Türkiye’den Marka Aktivizmi Örnekleri
Türkiye’deki markalar da, bu yeni nesil pazarlama faaliyetine dahil oldular ve çok başarılı kampanyalar yönettiler. Hem yarattıkları etki hem de kampanya yürütüm süreçlerindeki başarılarıyla adından çokça söz ettiren kampanyalardan bazıları şöyle;
- Baba Beni Okula Gönder – Doğan Medya
- Meslek Lisesi Memleket Meselesi – Koç Grubu
- Kardelenler – Turkcell
- Kirlenmek Güzeldir – OMO
- Kardan Adam Yapsak Senle – THY
- Engel Tanımayanlar – Turkcell
Marka Aktivizmi Süreci Nasıl Yönetilir?
Başarılı bir marka aktivizmi için önemli adımlardan bazıları şunlardır:
– Marka değerlerinizle uyumlu bir neden belirleme
Bu neden, marka değerlerinizle uyumlu bir motivasyon ve amaç kaynağı olabilir. Örneğin meme kanserine karşı verilen mücadeleyi desteklemek isteyebilirsiniz.
– Hedef kitlenizle alakalı bir kampanya oluşturmak
Etkili olması için pazarlama kampanyalarının alakalı olması gerektiği bir sır değil. Hedef kitlenizin ihtiyaçlarına hitap etmeyen bir kampanya, yalnızca zamanınızı, paranızı ve kaynaklarınızı boşa harcadığınızı hissetmenize neden olur. Bu nedenle kampanya oluştururken hedef kitleniz hakkında sahip olduğunuz bilgileri dikkate almanız önemlidir.

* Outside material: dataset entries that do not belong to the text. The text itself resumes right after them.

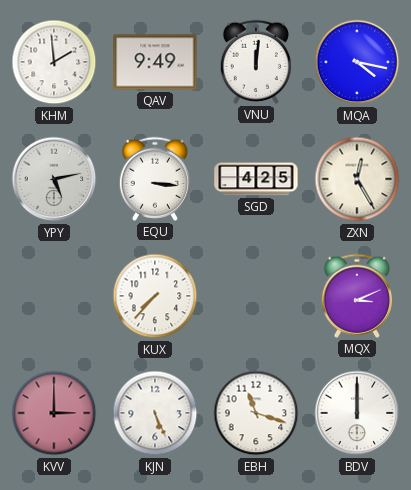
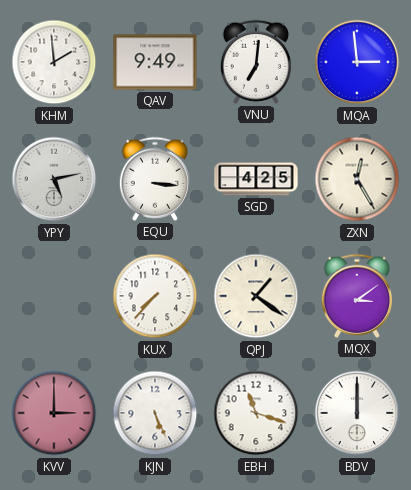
VNU: 12:01 -> 7:01
MQA: 4:17 -> 2:59
QPJ: none -> 1:21
MQX: 3:11 -> 3:09
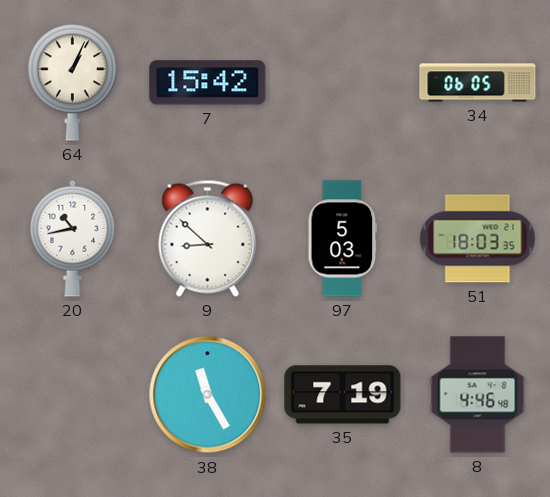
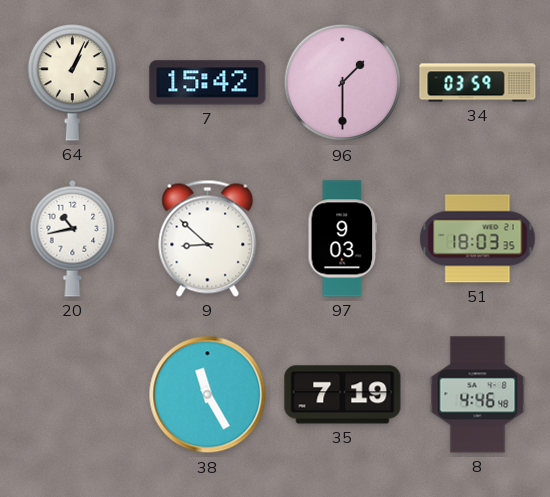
96: none -> 1:30
34: 06:05 -> 03:59
97: 5:03 -> 9:03
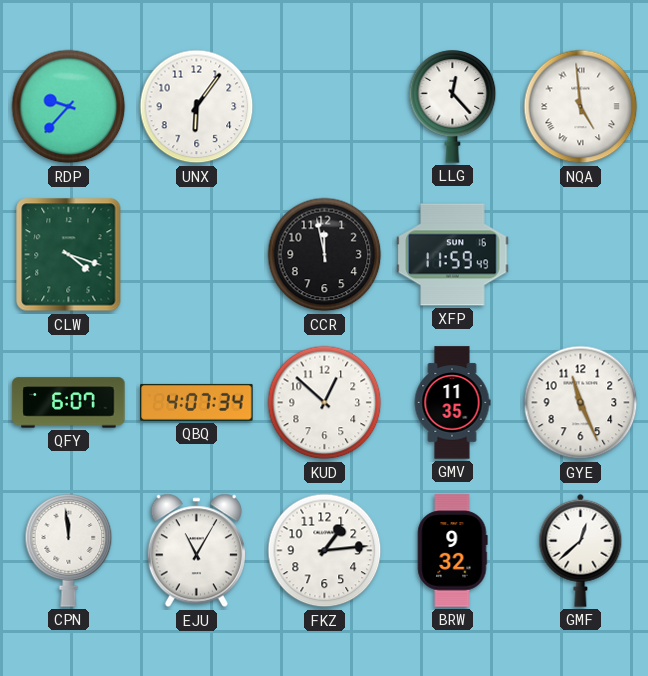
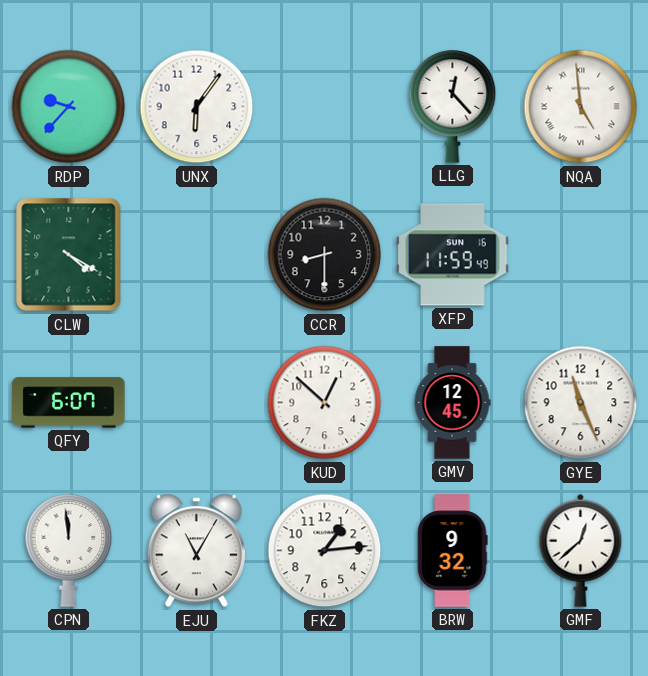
CLW: 4:18 -> 4:20
CCR: 11:58 -> 8:30
QBQ: 4:07 -> none
GMV: 11:35 -> 12:45
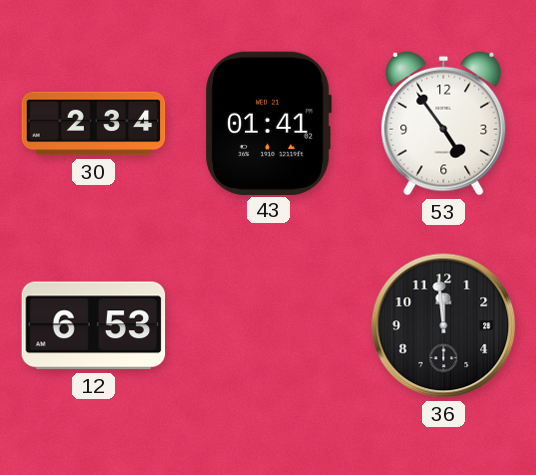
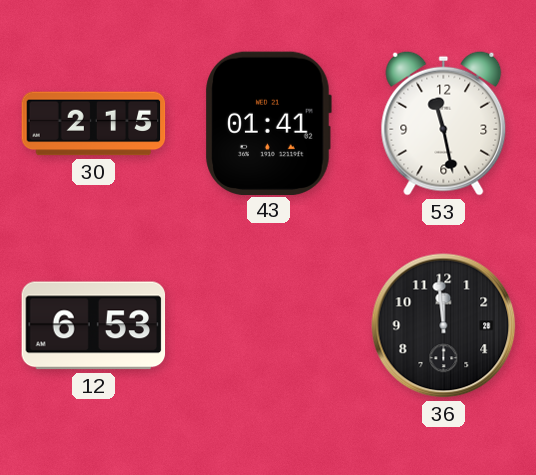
30: 2:34 -> 2:15
53: 4:54 -> 11:28
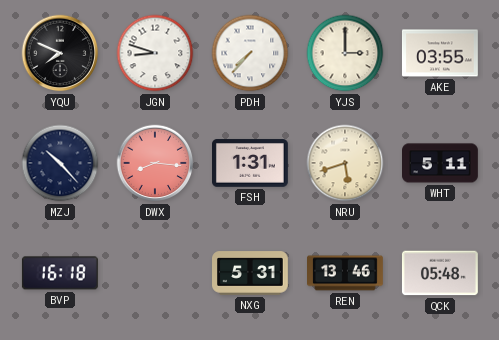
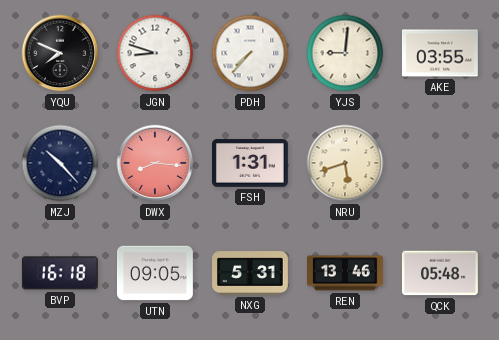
YJS: 3:00 -> 9:01
WHT: 5:11 -> none
UTN: none -> 09:05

– Hedef kitlenize ulaşmak için etkili bir strateji geliştirmek
Tıpkı şirketinizi veya ürününüzü pazarlamada olduğu gibi marka aktivizmi faaliyetlerinde de önemli olan, kime hitap ettiğinizi, ne aradıklarını ve onları neyin motive ettiğini anlamaktır. Etkili bir strateji geliştirmek, markanızın hedef kitlesine mümkün olan en etkili şekilde ulaşmasını sağlayacaktır.
– Neye ulaşmak istediğinizi belirleyin
Yaptığınız kampanyanın net bir amacı olmalı. Ölçülebilir hedefler belirlenmeli ve bu hedefler gerekirse toplumla da paylaşılmalıdır. Bu sayede, tüketici de ne için size destek olduğunu bilecek ve sürecin gidişatı hakkında fikir sahibi olabilecektir.
– Hedef kitlenizde yankı uyandıran net bir mesajınız olsun
‘Baba Beni Okula Gönder’ kadar net ve anlaşılır, aynı zamanda hedef kitlenizi de harekete geçirecek bir mesaj; kampanya içeriğine dair herhangi bir detay paylaşmadan bile anlaşılır olmasını sağlayacaktır. Bu sayede sosyal medyada çok daha hızlı reaksiyonlar alınabilecek ve kampanyanız daha hızlı yayılabilecektir.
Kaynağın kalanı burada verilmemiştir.